Self discipline doesn’t happen by accident. It takes time. It takes practice. Some people are seemingly born with it; others work hard to obtain it. If you’ve got it, hold onto it. If you lack self discipline, take baby steps to learn it. Get up on time. Make proper diet and exercise a priority in your life. Compliment your partner. Write a love note to him or her and hide it somewhere you know they’ll find it. Save what money you can for a rainy day. Even if it’s nothing more than spare change, the act of making a conscious decision to save money, no matter how minimal at first, will have a positive affect on you. The same holds for saving time. A little self discipline in the time management department goes a long way toward reducing stress in your life and in your romantic relationship.
To turn my dad’s phrase around, I’d rather be good than lucky. Unless we’re talking about the lottery, where being good has nothing to do with winning, it’s important to practice self discipline. If we strive to achieve self discipline for ourselves, we’ll achieve it in our romantic relationships. The late Jim Rohn, an American entrepreneur, author, and motivational speaker, once said, “Discipline is the bridge between goals and accomplishments.” Let self discipline help guide you to your next achievement. You don’t have to be the smartest or the fastest or the most well-off. You simply have to be the most determined.
Some key points to remember about the core value of self discipline:
1. Self discipline can’t be learned in a classroom. Much like learning to speak a new language, you have to exercise your mental muscles until your newfound skill becomes second nature.
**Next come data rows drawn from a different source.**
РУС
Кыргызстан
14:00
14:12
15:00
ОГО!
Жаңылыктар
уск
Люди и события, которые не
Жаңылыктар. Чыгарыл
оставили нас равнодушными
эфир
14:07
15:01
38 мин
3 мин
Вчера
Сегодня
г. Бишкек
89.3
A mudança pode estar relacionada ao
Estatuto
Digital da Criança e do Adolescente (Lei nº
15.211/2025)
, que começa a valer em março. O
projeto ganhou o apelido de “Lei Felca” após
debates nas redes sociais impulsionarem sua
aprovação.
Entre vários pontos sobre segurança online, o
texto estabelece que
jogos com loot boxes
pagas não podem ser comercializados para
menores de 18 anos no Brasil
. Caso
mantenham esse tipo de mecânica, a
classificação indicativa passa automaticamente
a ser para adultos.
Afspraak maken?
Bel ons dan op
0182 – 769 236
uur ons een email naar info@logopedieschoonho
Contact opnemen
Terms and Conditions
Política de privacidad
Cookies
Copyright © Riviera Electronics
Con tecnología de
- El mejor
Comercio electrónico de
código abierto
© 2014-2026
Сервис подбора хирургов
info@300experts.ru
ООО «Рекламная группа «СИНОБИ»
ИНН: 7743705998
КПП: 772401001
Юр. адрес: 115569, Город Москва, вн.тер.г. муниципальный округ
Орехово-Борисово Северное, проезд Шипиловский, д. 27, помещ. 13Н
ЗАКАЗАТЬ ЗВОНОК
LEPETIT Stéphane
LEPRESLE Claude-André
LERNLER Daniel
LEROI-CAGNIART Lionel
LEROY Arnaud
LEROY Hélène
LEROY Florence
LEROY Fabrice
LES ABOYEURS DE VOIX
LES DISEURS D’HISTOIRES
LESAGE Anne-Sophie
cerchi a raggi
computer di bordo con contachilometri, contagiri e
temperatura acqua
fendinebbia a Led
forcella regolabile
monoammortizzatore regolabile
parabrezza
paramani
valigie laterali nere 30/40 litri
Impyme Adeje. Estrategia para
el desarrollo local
2. Strive to be virtuous and stoic in your core values, as these represent the glue in your romantic relationship. Think of self discipline as the clamp that allows this glue to cure and tightly bond your relationship together.
3. A strong romantic relationship can survive a momentary lapse in trust, respect, honesty, or accountability—but only if you have the self discipline to overcome it.
4. Self discipline is what makes the impossible, possible.